I am currently attempting to write the literary equivalent of Andrex toilet paper: soft, strong and very, very long. And guess what: it reads like shit. As if that weren’t problem enough, it also appears that I’m typographically constipated; I’ve been sitting here for ages and I’ve still got hardly anything to show for myself.
Perhaps the problem is that what I’m writing is heightened autobiography, which is where people get to rewrite the actual events of their lives so that they get all the best lines. Well, actually, it's not quite that bad. Heightened autobiography is really just autobiography in which you get to add as many fantasies and grotesques as you need to convey the truth as you see it; you lie to tell the truth.
Now the problem with this is that everything I write at the moment feels a little bit stillborn.

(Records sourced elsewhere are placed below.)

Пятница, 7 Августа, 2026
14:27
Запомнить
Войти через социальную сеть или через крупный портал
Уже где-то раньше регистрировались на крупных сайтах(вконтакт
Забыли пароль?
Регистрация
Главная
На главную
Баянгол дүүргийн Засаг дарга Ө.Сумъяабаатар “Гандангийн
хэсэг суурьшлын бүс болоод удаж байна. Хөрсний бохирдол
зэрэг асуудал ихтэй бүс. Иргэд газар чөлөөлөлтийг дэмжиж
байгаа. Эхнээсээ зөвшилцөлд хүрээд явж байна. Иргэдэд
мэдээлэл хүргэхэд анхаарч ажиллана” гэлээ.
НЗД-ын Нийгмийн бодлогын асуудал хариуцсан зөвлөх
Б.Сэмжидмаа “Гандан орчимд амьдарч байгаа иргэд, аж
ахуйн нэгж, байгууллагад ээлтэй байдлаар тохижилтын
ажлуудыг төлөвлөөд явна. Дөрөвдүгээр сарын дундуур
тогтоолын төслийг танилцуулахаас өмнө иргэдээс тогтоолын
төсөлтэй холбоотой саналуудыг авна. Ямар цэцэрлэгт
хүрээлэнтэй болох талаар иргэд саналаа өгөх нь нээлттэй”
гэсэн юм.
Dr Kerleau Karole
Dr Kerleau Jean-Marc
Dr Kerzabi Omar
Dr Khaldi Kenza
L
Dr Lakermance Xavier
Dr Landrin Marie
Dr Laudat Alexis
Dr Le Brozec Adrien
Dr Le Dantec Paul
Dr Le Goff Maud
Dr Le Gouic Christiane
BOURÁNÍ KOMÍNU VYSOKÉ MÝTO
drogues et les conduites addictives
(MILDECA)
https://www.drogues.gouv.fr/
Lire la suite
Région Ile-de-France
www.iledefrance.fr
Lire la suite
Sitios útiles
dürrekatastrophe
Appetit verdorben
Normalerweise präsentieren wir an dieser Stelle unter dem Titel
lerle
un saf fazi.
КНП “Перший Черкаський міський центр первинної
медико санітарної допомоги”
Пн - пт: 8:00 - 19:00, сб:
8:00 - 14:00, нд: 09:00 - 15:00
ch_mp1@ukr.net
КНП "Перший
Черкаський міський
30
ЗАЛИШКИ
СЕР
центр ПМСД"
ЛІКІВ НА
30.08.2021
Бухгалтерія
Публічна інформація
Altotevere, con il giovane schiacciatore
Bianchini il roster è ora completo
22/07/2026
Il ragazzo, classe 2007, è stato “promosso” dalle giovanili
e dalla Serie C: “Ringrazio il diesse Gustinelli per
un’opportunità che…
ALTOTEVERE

Either that or the little sparrow of a new idea emerges alive and chirping and then I put it in a cage and very slowly flick it to death. I worry that this happens because I’m already bored of the material; the act of describing people and places in this proximate world, even when largely fictionalised, feels depressingly familiar and clichéd. Worse, the act of drawing from my memories of real events seems to generate a sort of stylistic constipation – the type of writing which is a pain to read and even more painful to ‘pass’.
And yet, for all the discomfort, I find the thought of abandoning this story terrifying. Is this Freudian? Am I clinging on to unresolved grief and preventing myself from evolving either as a writer or an individual? Perhaps. And yet one of the main reasons I have for writing this story is that, as a troubled and too-serious teenager, I promised myself that I’d one day try and write something which defiantly answered all the pain and stupidity in which I found myself so that no other poor fucker would have to go through it quite as alone as I did. A relatively pure motive then, surely, despite all the adolescent narcissism.
On the other hand, there are so many other stories which I want to tell and which I’m neglecting in order to focus on this one. And the most fun I’ve ever had writing anything was Untitled Story No. 4, which is essentially a horror story with a pseudo-religious streak. No self in there at all: it’s pure genre.
Perhaps writing through the veil of genre still enables you to interact with (and expiate) all your psychological baggage, only via the tangent of metaphor as opposed to head-on? Maybe, in fact, we can’t help translating our own experience through the metaphorical prism. After all, everything anyone ever writes is the product of how they see, and how you see is indistinguishable from who you are.
I suppose that, ultimately, you could say all fiction is metaphorical, since one of the primal incentives for writing fiction is to transmute the actuality of personal experience into something universal. But what does all this mean? What can we learn from it? Only one thing: I need to get on with some bloody work.